I'm writing an iPhone app that is using two uisliders to control values that are sent using coreBluetooth. If I move the sliders quickly one value freezes at the receiver, presumably because the Value Changed events trigger so often that the write-commands stack up and eventually get thrown away. How can I make sure the events don't trigger too often?
Edit:
Here is a clarification of the problem; the bluetooth connection sends commands every 105ms. If the user generates a bunch of events during that time they seem to que up. I would like to throw away any values generated between the connection events and just send one every 105ms.

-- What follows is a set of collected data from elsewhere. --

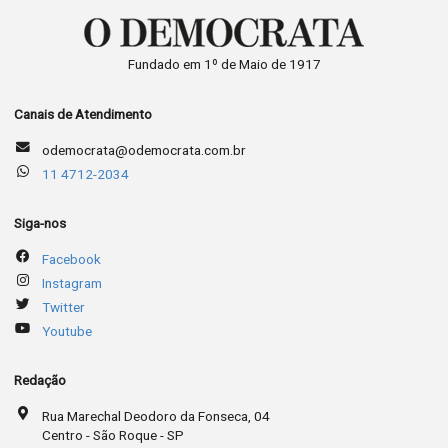
Fundado em 1º de Maio de 1917
Canais de Atendimento
odemocrata@odemocrata.com.br
11 4712-2034
Siga-nos
Facebook
Instagram
Twitter
Youtube
Redação
Rua Marechal Deodoro da Fonseca, 04
Centro - São Roque - SP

This is basically what I'm doing right now:
-(IBAction) sliderChanged:(UISlider *)sender{
static int8_t value = 0;
int8_t new_value = (int8_t)sender.value;
if ( new_value > value + threshold || new_value < value - threshold ) {
value = new_value;
[btDevice writeValue:value];
}
}
What I'm asking is how to implement something like
-(IBAction) sliderChanged:(UISlider *)sender{
static int8_t value = 0;
if (105msHasPassed) {
int8_t new_value = (int8_t)sender.value;
if ( new_value > value + threshold || new_value < value - threshold ) {
value = new_value;
[btDevice writeValue:value];
}
}
}
I guess that it does make sense to still triggered them... What I would do in your case, would be to check the delta between the current value and the previous value. For instance:
Just a bit of pseudo-code:
if(delta>5){
//do your stuff
}
I wouldn't probably do this but:
-(void)sliderValueChanged:(UISlider *)sender{
[self performSelector:@selector(removeAction:) withObject:sender afterDelay:0.3];
// Do your stuff
}
- (void)removeAction:(UISlider *)sender{
[sender removeTarget:self action:@selector(sliderValueChanged:) forControlEvents:UIControlEventValueChanged];
[self performSelector:@selector(addAction:) withObject:sender afterDelay:0.3];
}
- (void)addAction:(UISlider *)sender{
[mySlider addTarget:self action:@selector(sliderValueChanged:) forControlEvents:UIControlEventValueChanged];
}
I didn't tested this, but I think you get the idea.